:: Working data ::
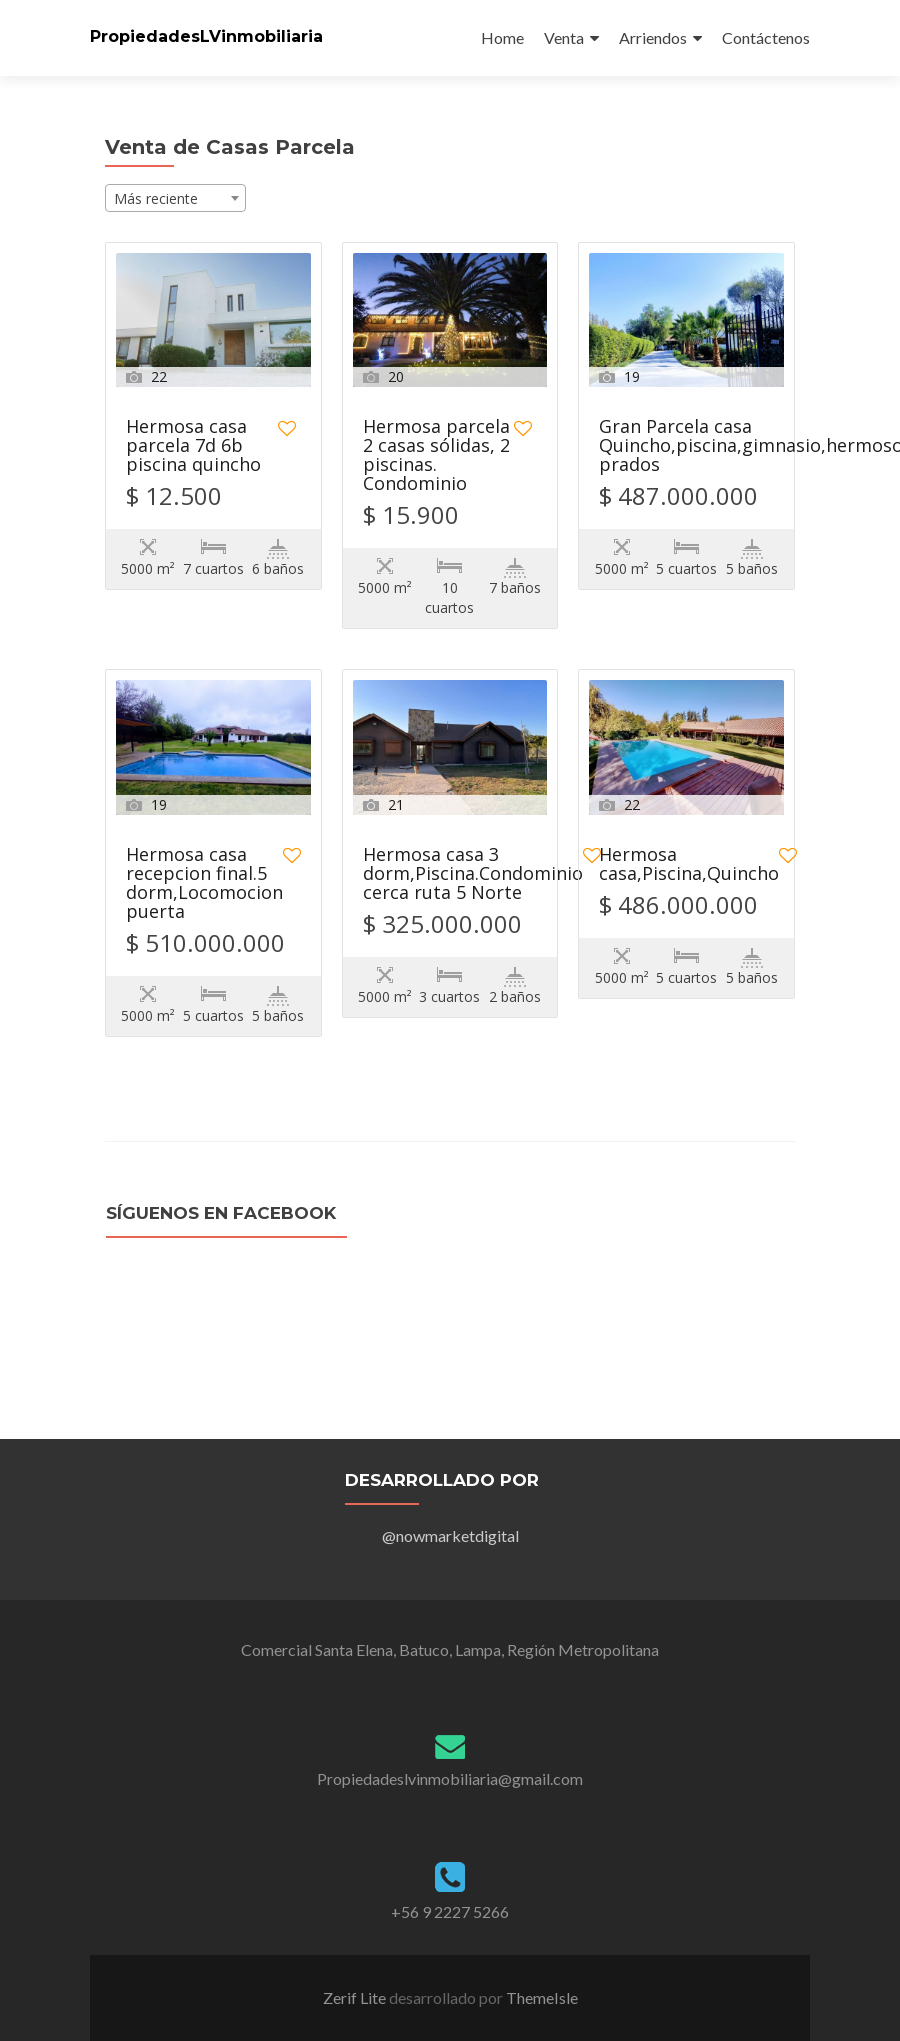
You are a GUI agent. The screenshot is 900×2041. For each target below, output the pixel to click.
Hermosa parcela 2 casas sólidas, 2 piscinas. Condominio (436, 456)
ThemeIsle (542, 1997)
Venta (564, 37)
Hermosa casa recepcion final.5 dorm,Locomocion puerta (204, 884)
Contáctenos (766, 37)
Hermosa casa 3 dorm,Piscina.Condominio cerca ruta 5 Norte (473, 874)
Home (502, 37)
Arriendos (653, 37)
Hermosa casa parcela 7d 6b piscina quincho (193, 446)
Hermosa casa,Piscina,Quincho (689, 865)
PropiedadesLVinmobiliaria (206, 36)
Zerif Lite (356, 1997)
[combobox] (175, 198)
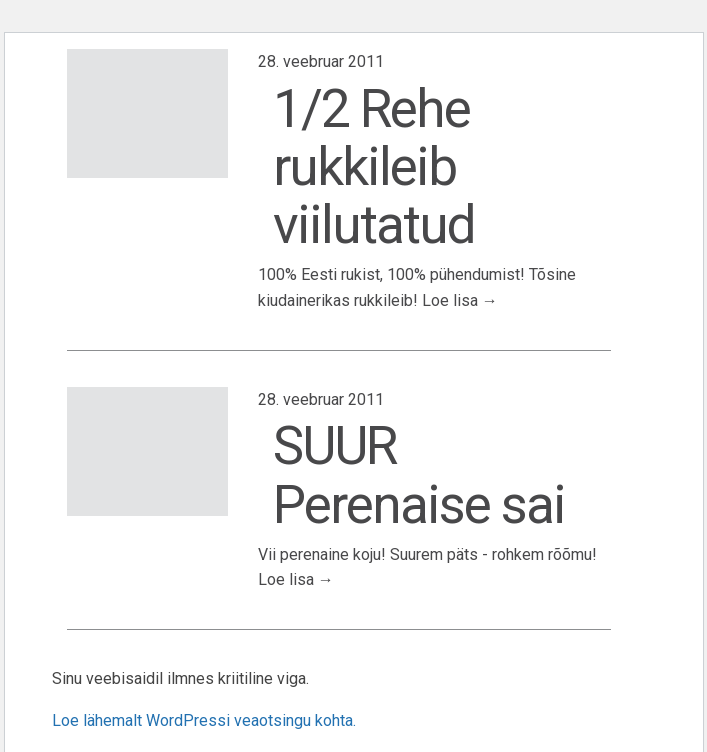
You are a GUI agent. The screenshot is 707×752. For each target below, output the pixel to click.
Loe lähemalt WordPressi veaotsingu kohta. (204, 720)
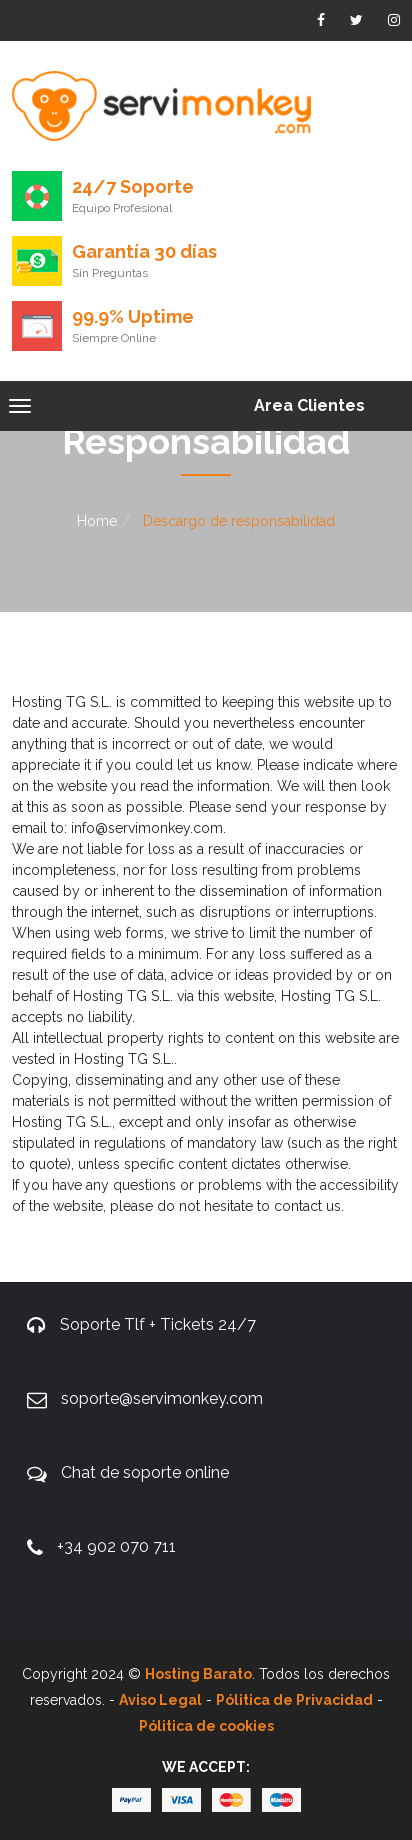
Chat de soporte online (145, 1472)
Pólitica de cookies (206, 1726)
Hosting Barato (198, 1674)
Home (97, 521)
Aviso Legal (160, 1700)
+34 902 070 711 (116, 1546)
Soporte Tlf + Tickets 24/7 (158, 1324)
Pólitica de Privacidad (294, 1700)
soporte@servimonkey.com (162, 1398)
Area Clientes (309, 405)
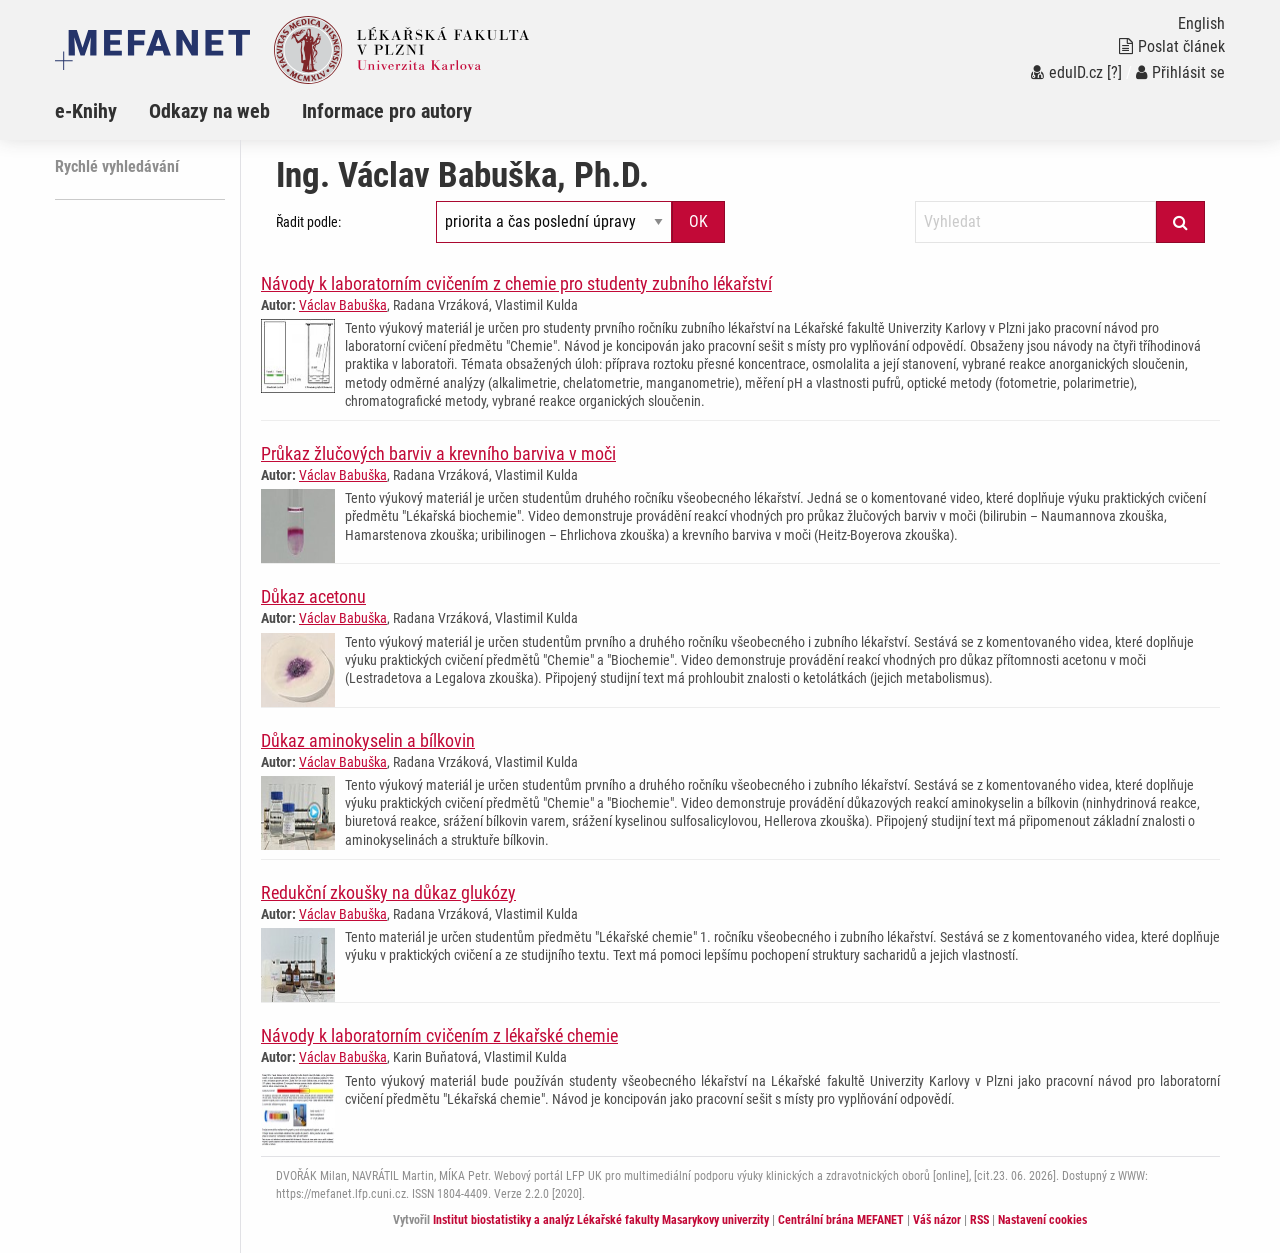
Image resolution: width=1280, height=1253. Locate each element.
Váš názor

:: Required work ::
Please return all lines in the material above that include the word "screenshot".

:: Response below ::
You are a GUI agent. The screenshot is 900×2041. For each target below, output the pixel to click.
You are a GUI agent. The screenshot is 707×752. For each target below, output the pixel to click.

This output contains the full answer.